There are several issues that I see:
The pattern has a trailing 'm' which is significant for multi-line matches in Perl, but Awk does not use Perl-compatible regular expressions. (At least, standard (non-GNU) awk does not.)
Ignoring that, the pattern seems to search for a 'start list item' followed by an anchor '<a>' to '</a>', not the end list item.
You search for anything that is not a '>' as the body of the anchor; that's not automatically wrong, but it might be more usual to search for anything that is not '<', or anything that is neither.
Awk does not do multi-line searches.
In Awk, '$1' denotes the first field, where the fields are separated by the field separator characters, which default to white space.
In classic nawk (as documented in the 'sed & awk' book vintage 1991) does not have a mechanism in place for pulling sub-fields out of matches, etc.
It is not clear that Awk is the right tool for this job.
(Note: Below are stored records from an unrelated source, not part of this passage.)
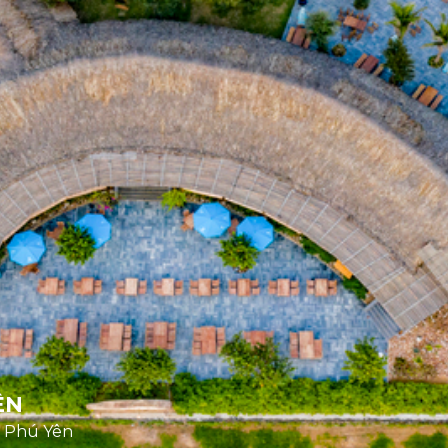
ÊN
, Phú Yên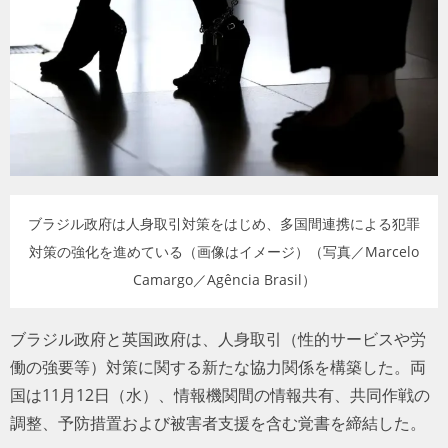
トラベル
サッカー
PEOPLE
ビジネス
ブラジル政府は人身取引対策をはじめ、多国間連携による犯罪
コラム
対策の強化を進めている（画像はイメージ）（写真／Marcelo
Camargo／Agência Brasil）
ブラジル政府と英国政府は、人身取引（性的サービスや労
働の強要等）対策に関する新たな協力関係を構築した。両
国は11月12日（水）、情報機関間の情報共有、共同作戦の
調整、予防措置および被害者支援を含む覚書を締結した。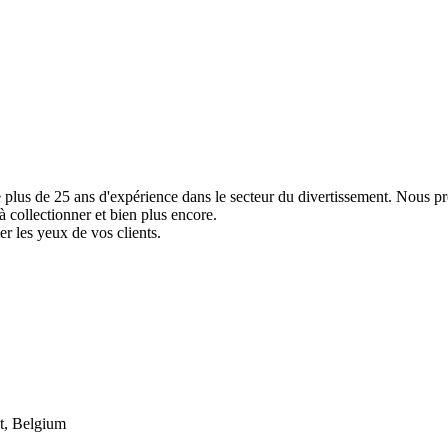
e plus de 25 ans d'expérience dans le secteur du divertissement. Nous p
à collectionner et bien plus encore.
er les yeux de vos clients.
t, Belgium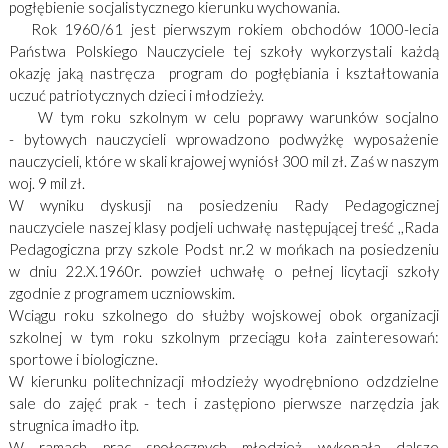
pogłębienie socjalistycznego kierunku wychowania.
Rok 1960/61 jest pierwszym rokiem obchodów 1000-lecia
Państwa Polskiego Nauczyciele tej szkoły wykorzystali każdą
okazję jaką nastręcza program do pogłębiania i kształtowania
uczuć patriotycznych dzieci i młodzieży.
W tym roku szkolnym w celu poprawy warunków socjalno
- bytowych nauczycieli wprowadzono podwyżkę wyposażenie
nauczycieli, które w skali krajowej wyniósł 300 mil zł. Zaś w naszym
woj. 9 mil zł.
W wyniku dyskusji na posiedzeniu Rady Pedagogicznej
nauczyciele naszej klasy podjeli uchwałę następującej treść ,,Rada
Pedagogiczna przy szkole Podst nr.2 w mońkach na posiedzeniu
w dniu 22.X.1960r. powzieł uchwałę o pełnej licytacji szkoły
zgodnie z programem uczniowskim.
Wciągu roku szkolnego do służby wojskowej obok organizacji
szkolnej w tym roku szkolnym przeciągu koła zainteresowań:
sportowe i biologiczne.
W kierunku politechnizacji młodzieży wyodrębniono odzdzielne
sale do zajęć prak - tech i zastępiono pierwsze narzędzia jak
strugnica imadło itp.
W ramach prac społecznych młodzież wykonała dalsze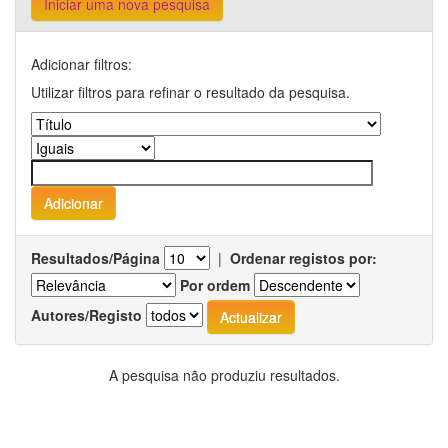
Iniciar uma nova pesquisa
Adicionar filtros:
Utilizar filtros para refinar o resultado da pesquisa.
Resultados/Página
|
Ordenar registos por:
Por ordem
Autores/Registo
A pesquisa não produziu resultados.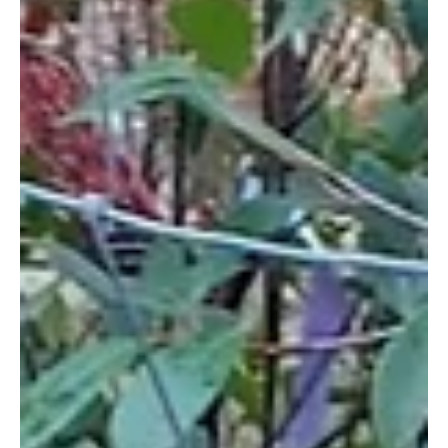
jelentősen csökkenthetők. A nagyüzemi mezőgazdaságban
biológiai, ökológiai, termesztéstechnológiai és gazdasági
módszereket is alkalmaznak, ezek közül azonban számos
megoldás a házikertben is eredményesen használható.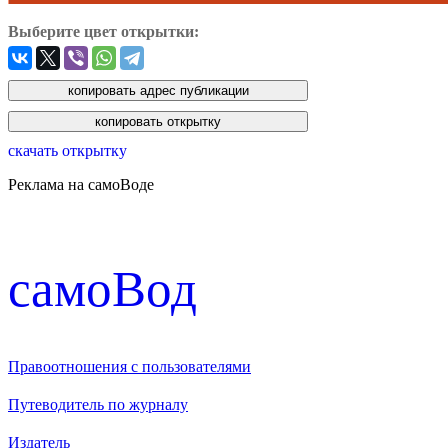
Выберите цвет открытки:
скачать открытку
Реклама на самоВоде
cамоВод
Правоотношения с пользователями
Путеводитель по журналу
Издатель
Indeed, it is not entirely clear that regular expressions are the right tool for this job.
Don't really know awk, how about Perl instead?
tr -d '\012' the.html | perl \
-e '$text = <>;' -e 'while ( length( $text) > 0)' \
-e '{ $text =~ /<li>(.*?)<\/li>(.*)/; $target = $1; $text = $2; print "$target\n" }'
1) remove newlines from file, pipe through perl
2) initialize a variable with the complete text, start a loop until text is gone
3) do a "non greedy" match for stuff bounded by list-item tags, save and print the target, set up for next pass
Make sense? (warning, did not try this code myself, need to go home soon...)
P.S. - "perl -n" is Awk (nawk?) mode. Perl is largely a superset of Awk, so I never bothered to learn Awk.